- Política
- 27.06.2026
La Carbonilla vuelve a reclamar una urbanización integral y los vecinos impulsan una ley para saldar una deuda histórica
El barrio popular ubicado en La Paternal busca que la Legislatura porteña trate un proyecto de integración socio-urbana elaborado por sus propios habitantes. La iniciativa plantea regularización dominial, mejoras en infraestructura y garantías contra desalojos, en un reclamo que lleva años sin respuestas definitivas.
Después de más de dos décadas de crecimiento y organización comunitaria, los vecinos de La Carbonilla decidieron dar un nuevo paso para intentar resolver una situación que consideran postergada por distintos gobiernos. El barrio popular emplazado sobre terrenos ferroviarios en el límite de La Paternal y Chacarita presentó en la Legislatura de la Ciudad de Buenos Aires un proyecto de ley que apunta a concretar su urbanización integral y garantizar derechos básicos para miles de familias que viven allí.
La iniciativa surgió tras meses de debate entre organizaciones barriales, delegados vecinales y espacios de participación de la Comuna 15. El objetivo es establecer un marco legal que permita avanzar en obras de infraestructura, acceso formal a servicios públicos, regularización de la tenencia de las viviendas y mecanismos de participación de los habitantes en todas las etapas del proceso.
La Carbonilla nació en los primeros años posteriores a la crisis económica de 2001 sobre predios vinculados al ferrocarril San Martín. Con el paso del tiempo, el asentamiento consolidó una trama urbana propia y hoy alberga a más de 5.000 personas, según estimaciones difundidas por organizaciones que trabajan en el barrio. Sin embargo, a diferencia de otros procesos de integración urbana desarrollados en la Ciudad durante los últimos años, la zona no fue incorporada a programas de urbanización de gran escala.

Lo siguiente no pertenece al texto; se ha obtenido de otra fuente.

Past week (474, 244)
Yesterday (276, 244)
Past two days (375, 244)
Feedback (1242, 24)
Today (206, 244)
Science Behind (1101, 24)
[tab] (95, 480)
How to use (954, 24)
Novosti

El reclamo no es nuevo. Ya en 2017 la Junta Vecinal denunciaba que La Carbonilla había quedado al margen de las políticas de reurbanización impulsadas en otros barrios populares porteños. En aquel momento, los vecinos sostenían que existían condiciones favorables para avanzar con obras de integración y cuestionaban la falta de un organismo estatal que diseñara soluciones estructurales para la comunidad.
El nuevo proyecto busca retomar esa demanda histórica. Entre sus ejes centrales figuran la suspensión de desalojos mientras dure el proceso de urbanización, la provisión de redes formales de agua, electricidad, gas y cloacas, además de la regularización dominial de las familias residentes. También contempla la creación de instancias de gestión participativa para que las decisiones sobre el futuro del barrio no sean tomadas de manera unilateral por las autoridades. ([Prensa Obrera][3])
La propuesta ya ingresó formalmente a la Legislatura porteña y fue girada a distintas comisiones para su análisis. El expediente comenzó a ser tratado durante junio y deberá atravesar el debate parlamentario antes de llegar al recinto. ([Parlamentaria][1])
Mientras tanto, los vecinos mantienen una agenda de actividades para visibilizar la situación del barrio y sumar apoyos políticos y sociales. La expectativa es que el tratamiento legislativo permita reabrir una discusión que lleva años pendiente y que, según sostienen desde la comunidad, resulta indispensable para garantizar condiciones de vida dignas y una integración plena al tejido urbano de la Ciudad de Buenos Aires.